The FinanceBench dataset is another use case specific benchmark that consists of longer documents, namely SEC 10k filings. In order to correctly answer the questions in the benchmark, the model needs a larger context length to capture relevant information from the corpus. This is likely the reason that, compared to other benchmarks, the recall for FinanceBench is low for small context sizes (Table 1). As a result, most models’ performance saturates at a longer context length than that of other datasets.

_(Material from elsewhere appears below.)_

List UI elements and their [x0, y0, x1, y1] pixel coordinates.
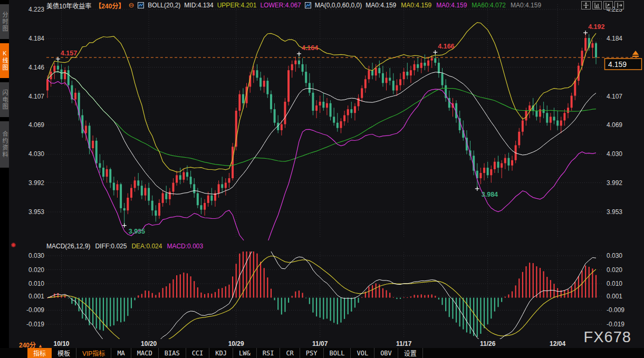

By averaging these RAG task results together, we derived the long context RAG performance table (found in the appendix section) and we also plotted the data as a line chart in Figure 1.
Figure 1 at the beginning of the blog shows the performance average across 4 datasets. We report the average scores in Table 2 in the Appendix.
As can be noticed from Figure 1:
- Increasing context size enables models to take advantage of additional retrieved documents: We can observe an increase of performance across all models from 2k to 4k context length, and the increase persists for many models up to 16~32k context length.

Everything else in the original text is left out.